Theatrical Troop

There are legal reasons why a president could deploy troops to American cities. But the current battle over this topic, playing out in courtrooms and the court of public opinion, is less of a debate about laws and more of a fight over reality. “The problem … is that many Americans don’t believe the president’s claims. We look at pictures and videos out of Portland and we don’t see ‘war-ravaged’ anything. We look at news reports out of Chicago and see the principal violence coming from federal officers — not being directed toward them. To put the matter directly, there’s a factual dispute about whether resorting to the military is justified.
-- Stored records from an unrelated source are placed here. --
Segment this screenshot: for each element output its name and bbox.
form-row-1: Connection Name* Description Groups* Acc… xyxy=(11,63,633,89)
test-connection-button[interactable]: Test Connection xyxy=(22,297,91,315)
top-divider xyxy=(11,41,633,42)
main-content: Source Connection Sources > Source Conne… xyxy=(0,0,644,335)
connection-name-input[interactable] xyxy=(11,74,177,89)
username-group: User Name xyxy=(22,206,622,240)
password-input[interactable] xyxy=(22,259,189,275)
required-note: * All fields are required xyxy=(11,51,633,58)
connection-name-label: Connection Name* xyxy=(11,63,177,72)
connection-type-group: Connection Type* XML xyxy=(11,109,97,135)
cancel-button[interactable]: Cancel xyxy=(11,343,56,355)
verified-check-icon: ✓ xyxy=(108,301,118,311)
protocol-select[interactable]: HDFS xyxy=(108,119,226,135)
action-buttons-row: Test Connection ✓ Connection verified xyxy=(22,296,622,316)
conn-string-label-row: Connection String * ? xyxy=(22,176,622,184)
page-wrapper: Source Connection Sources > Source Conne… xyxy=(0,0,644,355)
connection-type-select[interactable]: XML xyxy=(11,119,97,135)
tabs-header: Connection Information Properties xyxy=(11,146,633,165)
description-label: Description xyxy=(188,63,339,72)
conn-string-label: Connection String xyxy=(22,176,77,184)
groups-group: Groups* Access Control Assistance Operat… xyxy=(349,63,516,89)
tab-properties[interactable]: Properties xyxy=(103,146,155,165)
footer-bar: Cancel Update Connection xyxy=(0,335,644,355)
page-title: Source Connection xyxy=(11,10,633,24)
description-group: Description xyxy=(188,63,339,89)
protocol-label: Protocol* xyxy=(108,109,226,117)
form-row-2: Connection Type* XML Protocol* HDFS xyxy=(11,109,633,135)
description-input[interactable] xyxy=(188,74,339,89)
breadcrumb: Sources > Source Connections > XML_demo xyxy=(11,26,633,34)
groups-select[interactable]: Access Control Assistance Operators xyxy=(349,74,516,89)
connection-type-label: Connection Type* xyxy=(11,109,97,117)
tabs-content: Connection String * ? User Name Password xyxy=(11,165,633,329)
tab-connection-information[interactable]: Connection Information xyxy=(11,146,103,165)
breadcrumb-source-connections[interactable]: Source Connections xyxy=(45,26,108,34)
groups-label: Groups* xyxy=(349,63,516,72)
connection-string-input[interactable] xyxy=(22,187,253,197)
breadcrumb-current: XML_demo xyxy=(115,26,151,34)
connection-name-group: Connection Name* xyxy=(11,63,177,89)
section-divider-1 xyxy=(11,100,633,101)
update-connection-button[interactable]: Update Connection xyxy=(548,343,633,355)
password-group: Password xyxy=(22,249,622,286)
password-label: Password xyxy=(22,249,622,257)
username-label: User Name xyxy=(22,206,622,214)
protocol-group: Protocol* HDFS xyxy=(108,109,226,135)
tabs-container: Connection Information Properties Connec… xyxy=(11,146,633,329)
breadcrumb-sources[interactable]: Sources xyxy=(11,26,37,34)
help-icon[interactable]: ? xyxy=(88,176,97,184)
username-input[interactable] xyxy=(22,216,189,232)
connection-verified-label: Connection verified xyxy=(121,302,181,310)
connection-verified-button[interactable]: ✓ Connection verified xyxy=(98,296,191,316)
As Judge Karin Immergut (a Trump appointee) put it sharply in the Portland case, in which she ruled over the weekend that there was no legal basis for sending in troops, the president is acting in a manner that is ‘untethered to the facts.'” (That seems to be going around these days.) Stephen I. Vladeck in the NYT (Gift Article): No, Trump Can’t Deploy Troops to Wherever He Wants. “That is what we, and more important the courts, face: a factual dispute more than a legal one.”

+ Texas national guard troops arrive in Chicago amid Trump’s crackdown

+ These cities aren’t war zones. But the administration is doing everything possible to change that. Using helicopters and chemical agents, immigration agents become increasingly aggressive in Chicago.